Feed Conversion: More Protein Per Pound of Input

Cold-blooded animals don’t burn calories maintaining body temperature, which makes insects remarkably efficient at converting feed into edible weight. Crickets need roughly 1.7 kilograms of feed to gain one kilogram of body weight. Cattle typically need 8 to 10 kilograms of feed for the same gain. That’s a five-to-one advantage before you even consider that about 80% of a cricket’s body is edible, compared to roughly 40% of a cow.

This efficiency cascades through every resource involved. Less feed means less water to grow that feed, less fertilizer, less fuel for harvesting and transport. It also means insects can be raised on organic waste streams, including food scraps and agricultural byproducts, turning waste into protein instead of sending it to landfills.

Two Billion People Already Eat Them

Entomophagy, the practice of eating insects, isn’t new or fringe. A 2024 global atlas published in Scientific Reports documented 2,205 insect species consumed across 128 countries. Beetles are the most commonly eaten order worldwide, followed by caterpillars, bees, wasps, ants, grasshoppers, and crickets. In Thailand, Mexico, parts of sub-Saharan Africa, and across Southeast Asia, insects are street food, market staples, and ingredients in traditional dishes that have been refined over centuries.
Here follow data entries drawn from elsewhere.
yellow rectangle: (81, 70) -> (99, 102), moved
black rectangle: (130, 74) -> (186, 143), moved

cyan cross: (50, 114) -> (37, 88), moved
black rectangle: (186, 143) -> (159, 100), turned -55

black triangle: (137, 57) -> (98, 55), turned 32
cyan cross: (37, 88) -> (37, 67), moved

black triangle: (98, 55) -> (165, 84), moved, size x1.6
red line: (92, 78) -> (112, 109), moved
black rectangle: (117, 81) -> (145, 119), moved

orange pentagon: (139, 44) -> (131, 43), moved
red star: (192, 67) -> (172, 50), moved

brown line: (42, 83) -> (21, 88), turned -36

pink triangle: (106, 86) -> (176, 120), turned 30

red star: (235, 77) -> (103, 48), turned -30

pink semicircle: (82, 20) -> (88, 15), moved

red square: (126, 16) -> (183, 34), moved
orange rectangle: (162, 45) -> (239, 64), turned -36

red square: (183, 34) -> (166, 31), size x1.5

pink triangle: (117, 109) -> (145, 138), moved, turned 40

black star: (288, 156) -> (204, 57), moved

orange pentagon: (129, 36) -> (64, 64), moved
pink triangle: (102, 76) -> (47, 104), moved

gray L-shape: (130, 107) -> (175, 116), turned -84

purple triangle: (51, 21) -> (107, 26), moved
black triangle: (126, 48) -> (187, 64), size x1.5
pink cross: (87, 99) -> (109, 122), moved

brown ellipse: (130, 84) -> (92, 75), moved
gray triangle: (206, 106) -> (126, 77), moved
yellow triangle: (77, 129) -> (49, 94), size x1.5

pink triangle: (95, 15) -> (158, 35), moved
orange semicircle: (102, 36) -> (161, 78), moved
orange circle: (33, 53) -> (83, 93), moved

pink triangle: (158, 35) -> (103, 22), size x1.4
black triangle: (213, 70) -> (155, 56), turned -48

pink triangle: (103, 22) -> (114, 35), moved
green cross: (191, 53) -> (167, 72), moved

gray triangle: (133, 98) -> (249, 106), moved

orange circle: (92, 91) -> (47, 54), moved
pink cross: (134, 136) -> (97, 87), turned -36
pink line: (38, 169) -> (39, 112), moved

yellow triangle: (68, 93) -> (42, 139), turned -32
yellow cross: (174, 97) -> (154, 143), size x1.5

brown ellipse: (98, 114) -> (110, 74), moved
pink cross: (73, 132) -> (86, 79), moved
What’s new is the Western interest. Cricket flour has become the entry point for many people, since it can be blended into protein bars, smoothies, pasta, and baked goods without any visible insect parts. Roasted mealworms and flavored crickets are showing up on grocery shelves in Europe and North America, marketed as high-protein snacks. The European Union has approved several insect species for human consumption, and regulatory frameworks in the U.S., Canada, and Australia are catching up.
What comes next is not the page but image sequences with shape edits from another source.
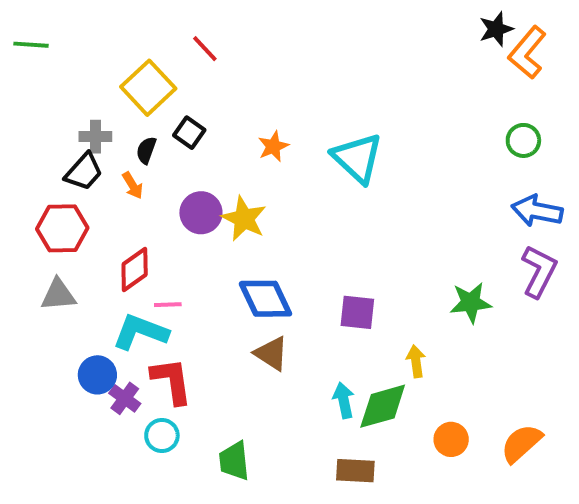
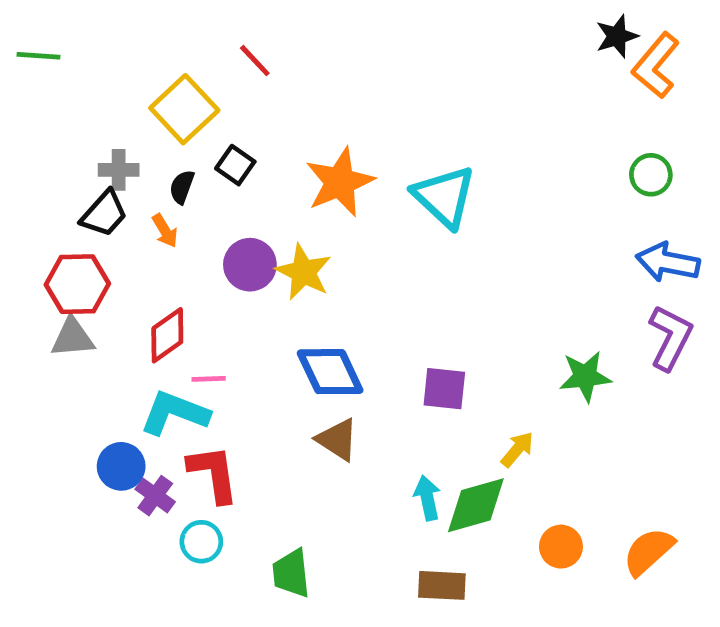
orange star: (273, 146) -> (340, 182), size x1.8
gray triangle: (58, 295) -> (73, 338), moved
yellow arrow: (416, 361) -> (517, 449), turned 48

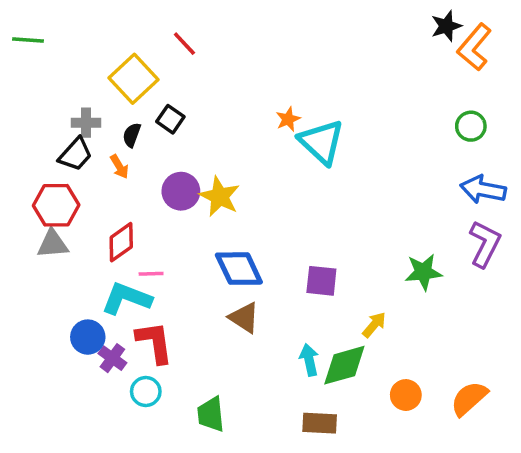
orange star: (340, 182) -> (288, 119), moved, size x0.5

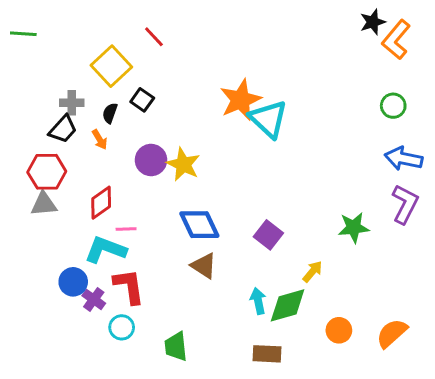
orange star: (288, 119) -> (241, 100), size x2.0
purple square: (321, 281) -> (268, 235), turned 32

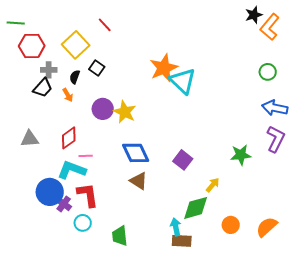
red hexagon: (47, 172) -> (32, 46), moved
blue circle: (73, 282) -> (50, 192), size x1.4
cyan arrow: (258, 301) -> (176, 227), moved

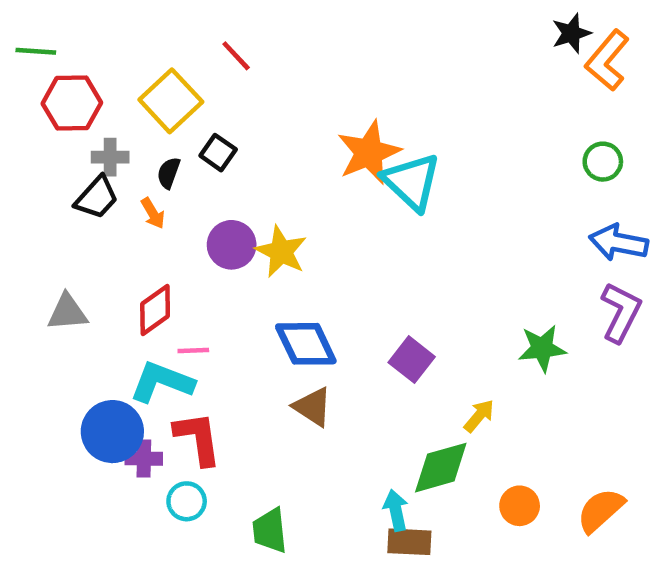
purple cross: (64, 204) -> (144, 459), turned -35

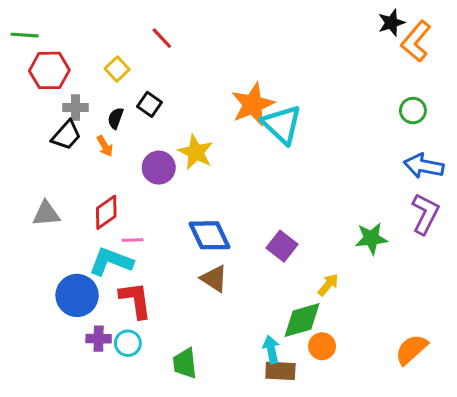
yellow square: (171, 101) -> (117, 69), size x0.6
yellow star: (281, 252) -> (196, 152), moved
purple cross: (144, 459) -> (99, 339), moved
orange circle: (520, 506) -> (322, 346), moved

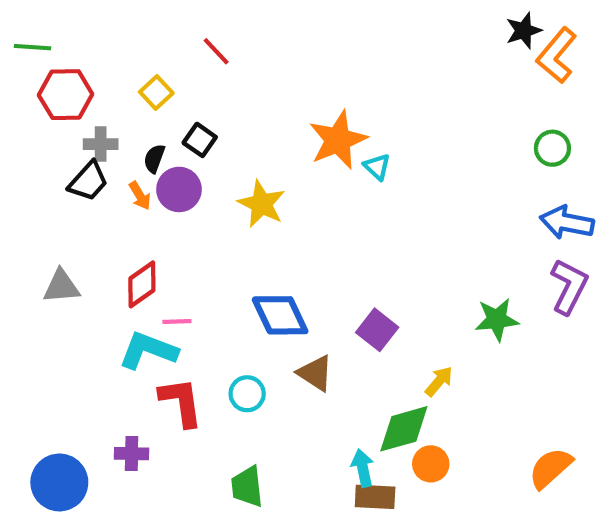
cyan triangle: (282, 124) -> (377, 167), size x0.5
purple circle: (159, 168) -> (179, 189), moved
brown triangle: (214, 278) -> (315, 373), moved
blue circle: (77, 295) -> (59, 482), moved
cyan circle: (128, 343) -> (247, 394), moved

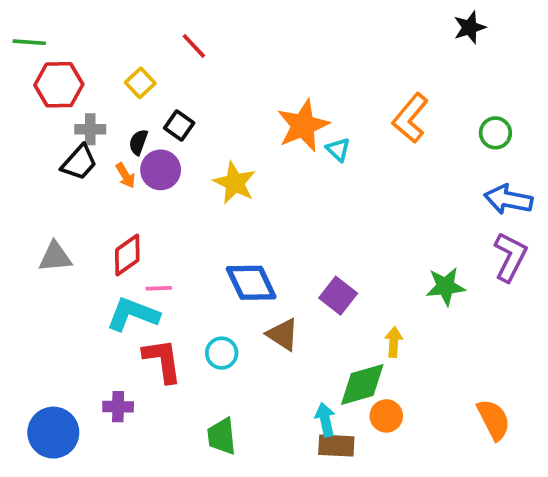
orange L-shape: (557, 55) -> (410, 118), moved
yellow arrow: (439, 381) -> (394, 342), turned -36
orange semicircle: (550, 468) -> (494, 420), turned 105

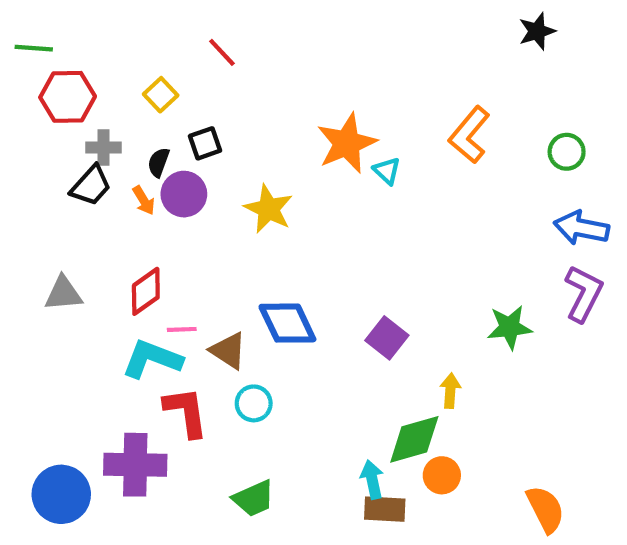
black square: (179, 125) -> (205, 143), turned 36
brown triangle: (283, 335) -> (228, 351), moved
purple cross: (118, 407) -> (135, 465), size x1.8
orange semicircle: (494, 420) -> (545, 509), moved
green trapezoid: (222, 436) -> (254, 499), turned -108

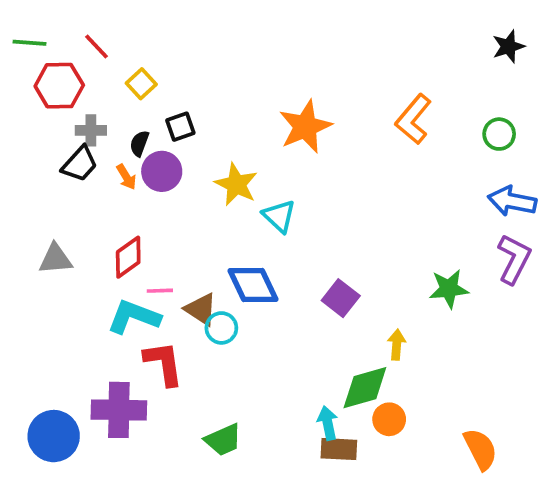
black star: (537, 31) -> (508, 46), moved
red line: (222, 52) -> (97, 46), moved
cyan triangle: (387, 171) -> (279, 216), moved, size x1.4
cyan circle: (254, 403) -> (221, 328), moved

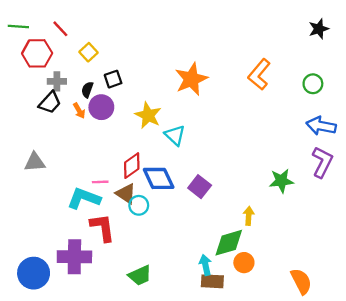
red diamond: (128, 257) -> (132, 166), moved
purple square: (341, 298) -> (200, 187), moved

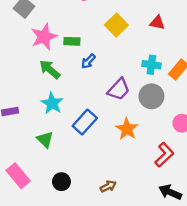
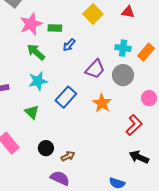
cyan star: (52, 103) -> (38, 81), turned 30
brown arrow: (108, 186) -> (68, 156), moved

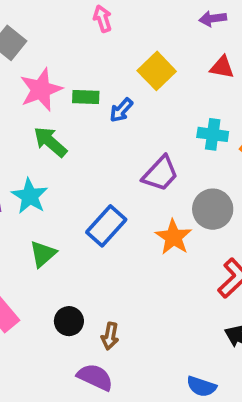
blue arrow: (69, 45) -> (121, 110), moved
gray circle: (123, 75) -> (213, 209), moved
cyan star: (38, 81) -> (30, 196), moved, turned -30
green triangle: (32, 112) -> (43, 254), turned 35
brown arrow: (68, 156) -> (110, 336), turned 128

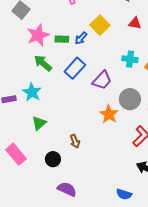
blue arrow: (121, 110) -> (81, 38), moved
blue rectangle: (106, 226) -> (75, 68), moved
brown arrow: (110, 336) -> (75, 141), moved, turned -32

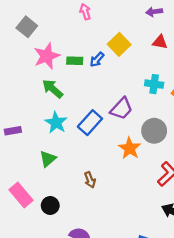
blue rectangle: (75, 68) -> (90, 123), moved
cyan star: (32, 92) -> (56, 123), moved
black circle: (53, 159) -> (50, 205), moved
Allergy Risks and Safety Concerns

If you have a shellfish allergy, approach insect protein with caution. Insects and shellfish share a protein called tropomyosin that can trigger cross-reactive allergic responses, including potentially severe ones like anaphylaxis. Research from the Journal of Allergy and Clinical Immunology found that the degree of cross-reactivity varies significantly by insect species. Some species showed much less reactivity to shrimp-sensitized antibodies than others, suggesting that not all edible insects carry the same risk. But until more species-specific data is available, anyone with a confirmed shellfish allergy should treat insect protein as a potential allergen.
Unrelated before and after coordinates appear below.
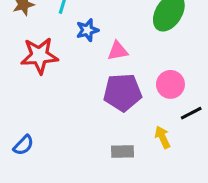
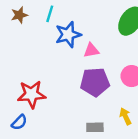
blue star: (87, 30) -> (68, 35), size x1.5
red star: (39, 56) -> (31, 94), moved

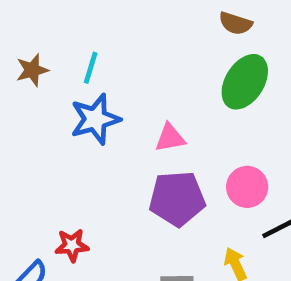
blue star: (68, 35) -> (95, 119), moved
red star: (31, 94) -> (72, 245), moved, size x0.6

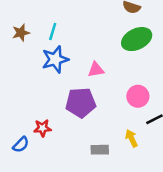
green ellipse: (245, 82) -> (137, 39), turned 32
purple pentagon: (177, 199) -> (81, 103), moved

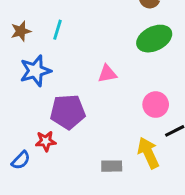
blue star: (55, 59) -> (35, 71), moved
purple pentagon: (81, 103) -> (68, 112), moved
yellow arrow: (132, 138) -> (148, 153), size x1.5

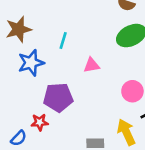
cyan line: (57, 30) -> (63, 40), moved
brown star: (21, 31) -> (19, 29), size x1.5

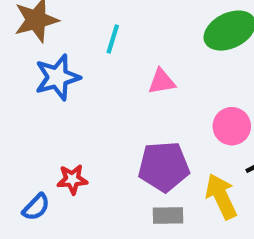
purple pentagon: (58, 97) -> (164, 167), moved

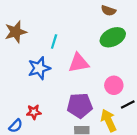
blue star: (57, 77) -> (39, 68), moved
pink triangle: (162, 82) -> (79, 63), size x1.5

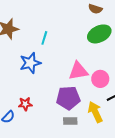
pink triangle: (79, 63) -> (78, 71), moved

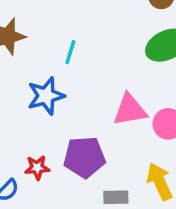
purple pentagon: (68, 98) -> (84, 157), moved

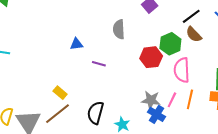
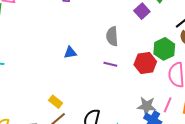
purple line: (99, 64) -> (110, 64), moved

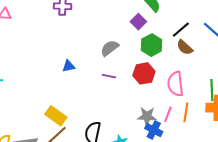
gray semicircle: (112, 36) -> (110, 48), turned 60
green hexagon: (164, 49) -> (152, 45), moved
yellow rectangle: (56, 102) -> (56, 116), size x1.5

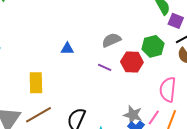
purple square: (138, 22) -> (176, 21), moved, turned -35
red hexagon: (144, 73) -> (132, 62), moved
yellow rectangle: (56, 116) -> (36, 83), moved, turned 40

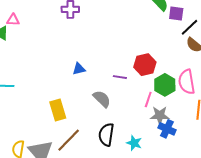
gray semicircle: (111, 40) -> (102, 99), moved, turned 84
green hexagon: (153, 46) -> (165, 85), moved
pink line: (154, 118) -> (148, 99), moved

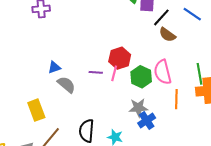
gray semicircle: (102, 99) -> (66, 85), moved
pink line: (148, 99) -> (114, 73), moved
blue cross: (167, 129) -> (147, 120), turned 36

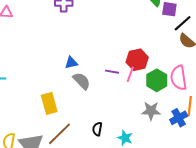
blue cross: (147, 120) -> (179, 118), moved
black semicircle: (87, 131) -> (97, 129), size x0.6

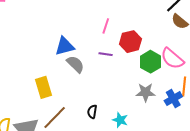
blue triangle: (71, 63) -> (65, 46), size x1.5
pink line: (130, 74) -> (106, 26), moved
pink semicircle: (179, 78) -> (172, 58), turned -40

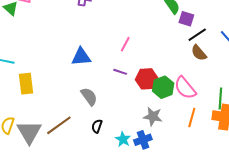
red hexagon: (130, 42) -> (147, 79), moved
gray semicircle: (75, 64) -> (89, 97), moved
yellow rectangle: (44, 87) -> (26, 84), moved
blue cross: (173, 99) -> (143, 140), moved

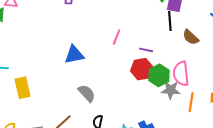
black line: (197, 35) -> (170, 21), moved, turned -54
purple line: (120, 72) -> (146, 50), moved
pink semicircle: (185, 88) -> (181, 74), turned 40
gray star: (153, 116) -> (171, 90), moved

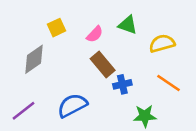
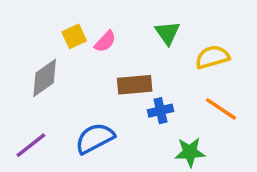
green triangle: (128, 25) -> (167, 33), turned 36
pink semicircle: (95, 34) -> (105, 41), moved
brown rectangle: (103, 65) -> (135, 85), turned -55

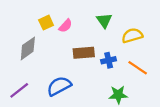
blue cross: (160, 111) -> (109, 60), moved

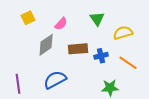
yellow square: (46, 23) -> (28, 18), moved
gray diamond: (28, 48) -> (46, 45), moved
purple line: (19, 90) -> (18, 84), turned -60

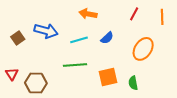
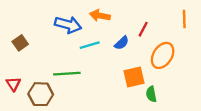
red line: (134, 14) -> (143, 29), moved
blue arrow: (46, 31) -> (68, 25), moved
green line: (75, 65) -> (67, 74), moved
orange square: (108, 77) -> (134, 77), moved

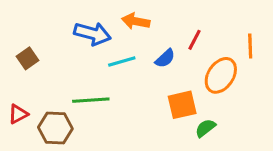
orange line: (184, 19) -> (250, 46), moved
red triangle: (13, 84) -> (18, 114), turned 35
green semicircle: (151, 94) -> (205, 128), turned 63

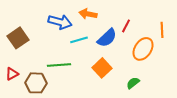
brown square: (27, 58) -> (18, 38), size x1.5
blue semicircle: (165, 58) -> (107, 38), size x1.5
orange square: (182, 105) -> (102, 68), moved, turned -30

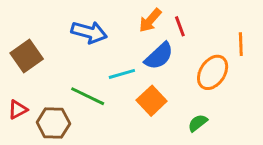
orange arrow: (88, 14) -> (150, 20), moved, turned -60
red line: (126, 26) -> (180, 26), moved, turned -48
cyan line: (79, 40) -> (122, 74), moved
green line: (59, 65) -> (88, 96), turned 30

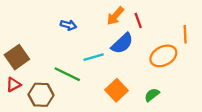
blue arrow: (89, 32) -> (68, 25), size x0.6
brown square: (27, 56) -> (17, 57), moved
orange ellipse: (213, 72) -> (163, 56), turned 30
orange square: (152, 101) -> (116, 90), moved

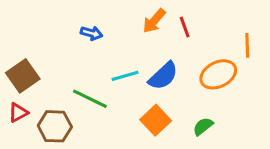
blue semicircle: (122, 43) -> (163, 76), moved

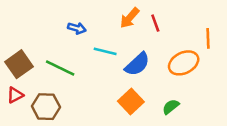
cyan line: (125, 76) -> (105, 51), moved, turned 30
green line: (90, 99) -> (60, 68), moved

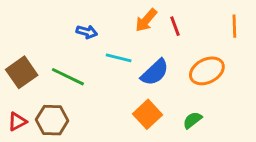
orange line: (208, 38) -> (234, 26), moved
red triangle: (15, 95) -> (17, 122), moved

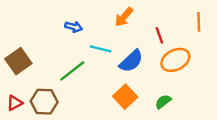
red line: (175, 26) -> (159, 35), moved
green line: (68, 77) -> (72, 71), moved, turned -64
On the contamination side, farmed insects raised in controlled environments are generally safe, but they’re not immune to chemical hazards. Heavy metals like lead, arsenic, mercury, and cadmium can accumulate in insect tissue if present in their feed or substrate. This is why sourcing matters: insects raised on clean, monitored feed in regulated facilities carry far less risk than wild-harvested insects or those raised on uncontrolled waste. Mycotoxins and certain industrial pollutants, by contrast, don’t appear to accumulate in insect tissue.

How to Start Eating Insects

You don’t have to bite into a whole grasshopper on day one. Cricket powder is the most approachable form, with a mild, slightly nutty flavor that blends easily into oatmeal, protein shakes, and baking recipes. A couple of tablespoons adds roughly 10 grams of protein. Roasted crickets and mealworms, often seasoned with flavors like barbecue or chili lime, work as a crunchy snack or salad topping.

Look for products from farms that disclose their feed sources and processing methods. In the EU, approved insect products carry specific labeling. In the U.S., the FDA classifies insects as food and expects the same safety standards as other protein sources, though dedicated insect-farming regulations are still evolving. Starting with established brands that emphasize transparency gives you the best combination of safety and quality.